Лестницу держал Нерода. Немцы лезли туда, словно медом намазано, дважды фаустпатроном засаживали, но старшего лейтенанта этак просто не возьмешь, проявлял полную бдительность и чуткость, немцы там и сами потери несли, то и дело раненых отволакивали. Дворовую сторону прикрывал Шелехов, враг с той стороны не особо напирал, больше вел огонь по окнам, оказывал психическое давление.
Югослав оказался в подвижном резерве, поддерживал, если где требовалось, и за крышей приглядывал. Рано или поздно фрицы заберутся на соседнюю крышу и атакуют поверху. Сречко успел пробить дыру в кровле, какое-то время их сдержит. Но в целом положение было аховым. Рацию не разворачивали: во-первых, некогда, во-вторых, поздно. Тут боя и патронов осталось на полчаса, никакие танки с десантом подойти не успеют.
Пока выручали гранаты и то, что фрицы не знали численность гарнизона. Видели-то двоих, а тут явно больше – может, целый взвод диверсантов-автоматчиков засел? Разумно опасаются лезть на рожон. Но упорные. Это их офицеры науськивают: слышны крики. Тимофей подозревал, что это тот эсэсман, что на машине подкатил. Звание рассмотреть тогда не удалось, но очень уж целеустремленный фашист. Эх, что стоило его точнее завалить?
Короткая строчка в четыре патрона по диагонали – достаем ту сторону улицы. Простенок прикрывает, от шикарных, в четыре цвета обоев уже порохом несет, портьера вся дырявая.
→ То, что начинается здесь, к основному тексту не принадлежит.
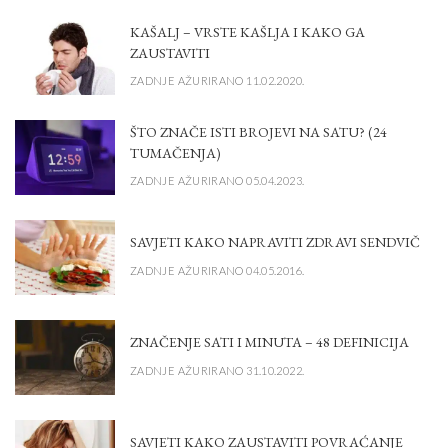
KAŠALJ – VRSTE KAŠLJA I KAKO GA
ZAUSTAVITI
ZADNJE AŽURIRANO 11.02.2020.
ŠTO ZNAČE ISTI BROJEVI NA SATU? (24
TUMAČENJA)
ZADNJE AŽURIRANO 05.04.2023.
SAVJETI KAKO NAPRAVITI ZDRAVI SENDVIČ
ZADNJE AŽURIRANO 04.05.2016.
ZNAČENJE SATI I MINUTA – 48 DEFINICIJA
ZADNJE AŽURIRANO 31.10.2022.
SAVJETI KAKO ZAUSTAVITI POVRAĆANJE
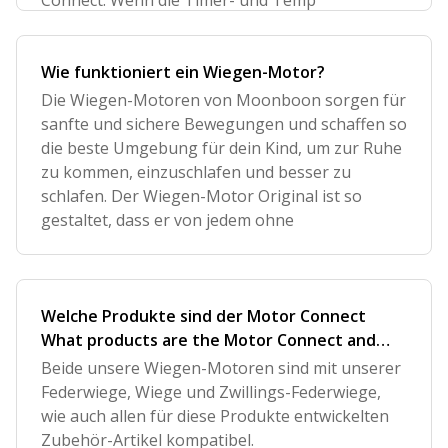
Connect. Wenn die Timer- und Temp
Wie funktioniert ein Wiegen-Motor?
Die Wiegen-Motoren von Moonboon sorgen für
sanfte und sichere Bewegungen und schaffen so
die beste Umgebung für dein Kind, um zur Ruhe
zu kommen, einzuschlafen und besser zu
schlafen. Der Wiegen-Motor Original ist so
gestaltet, dass er von jedem ohne
Welche Produkte sind der Motor Connect
What products are the Motor Connect and
Motor Original compatible with?
Beide unsere Wiegen-Motoren sind mit unserer
Federwiege, Wiege und Zwillings-Federwiege,
wie auch allen für diese Produkte entwickelten
Zubehör-Artikel kompatibel.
Теперь к дальнему окну. Беззвучная пуля отшибла еще кусок зеркала с трюмо. Бдит снайпер-сволочуга, улавливает мелькание внутри. Ну, снайпера не достать, а тех, кто у двери возится, попробуем…
Тимофей поспешно отвернул колпачок на рукояти, дернул шарик, выждал на «раз-два-три» и тихонько толкнул «колотушку» за проем окна. Бахнуло. Видимо, удачно: внизу застонали, зашпрехали с яростью.
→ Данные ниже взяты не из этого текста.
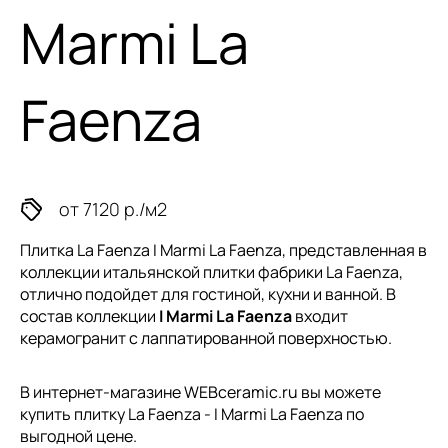
Marmi La
Faenza
от 7120 р./м2
Плитка La Faenza I Marmi La Faenza, представленная в
коллекции
итальянской плитки
фабрики La Faenza,
отлично подойдет для гостиной, кухни и ванной. В
состав коллекции
I Marmi La Faenza
входит
керамогранит с лаппатированной поверхностью.
В интернет-магазине WEBceramic.ru вы можете
купить плитку La Faenza - I Marmi La Faenza по
выгодной цене.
– Тим, ты экономь. Пусть поднакопятся, – призвал из глубин окололестничного коридора командир.
– Понял.
Проскакивая почти на четвереньках к другому окну, сержант Лавренко глянул в раскрытый саквояж. Не, еще есть «колотушки», Торчок напихал под завязку, спасибо ему. Патронов бы побольше, может, и продержимся. Хотя вряд ли, конечно.
Чуть стихло – фрицы придумывали новую каверзу. Паузу имело смысл использовать, Тимофей открыл второй диск, стал дозаряжать… Было слышно, как короткой очередью отгоняет радист дворовых немцев.
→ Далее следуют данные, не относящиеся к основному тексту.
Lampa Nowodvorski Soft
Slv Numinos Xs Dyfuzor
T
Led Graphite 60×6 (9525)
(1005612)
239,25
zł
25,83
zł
– А сколько там вообще фрицев? – вопросил Тимофей у сжавшейся у печки рыже-задержанной, поскольку душевно поговорить все равно было больше не с кем. – В легковухе было человека четыре, если вместе с эсэсманом. Грузовик… ну, человек двадцать, их там густо сидело… Может, и еще подтянулись?